I got this reply today after emailing Jeff Harrow, who writes a super great fun newsletter every couple of weeks:

-----Original Message-----
From: Jeff Harrow [mailto:Jeff@TheHarrowGroup.com]
Sent: Friday, December 21, 2001 3:37 PM
To: Rob Nugen
Subject: RE: 6 function calculator


A very good point indeed, Rob.  You're clearly correct.

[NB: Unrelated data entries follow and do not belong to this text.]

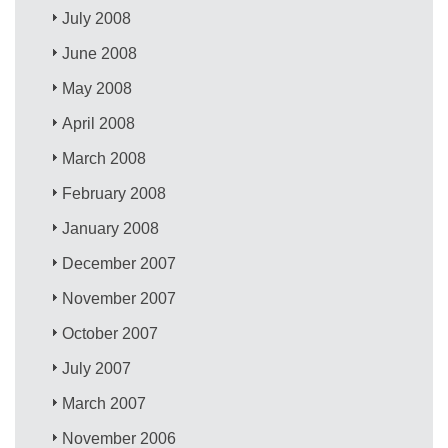
July 2008
June 2008
May 2008
April 2008
March 2008
February 2008
January 2008
December 2007
November 2007
October 2007
July 2007
March 2007
November 2006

I'm glad you're enjoying The Harrow Technology Report, and I hope you'll let
many other folks know that they can subscribe at
http://www.theharrowgroup.co
m/signup.asp.

Sincerely,

Jeffrey R. Harrow
Principal, The Harrow Group
Author - "The Harrow Technology Report"
Web  ->   http://www.theharrowgroup.com/
Email ->  Jeff@TheHarrowGroup.com


-----Original Message-----
From: Rob Nugen [mailto:rob@fsd.nu]
Sent: Thursday, December 20, 2001 10:50 AM
To: jeff@theharrowgroup.com
Subject: 6 function calculator


Your most recent issue includes the term "commodity computing power," which
reminds me of a (true) story.

I was walking across University of Houston campus and found a small
calculator floating in the water fountain.  It weighs less than one ounce,
and after all the water dried out of the calculator, it works well.  It
supports operations + - / * % and square root.

I realized an amazing thing.  In not so many years, I will find computers
floating in the UH fountain with as much computing power as an expensive
computer today.

- - -

According to "http://www.datamath.org/Story/Datamath.htm#The Cal-Tech
Project" one of the first calculators weighed 55 pounds and cost $2500
in
1965.  (they didn't do square root, though)

According to http://eh.net/e
hresources/howmuch/dollar_question.php $2500 in
1965 had the same purchasing power as $14000 today.

SO in the equivalent of 35 technology-years (Moore's law, etc) I will find
floating in a water fountain the processing power of a computer that costs
$14,000 today.

Wowza!

        Thanks for your continued research!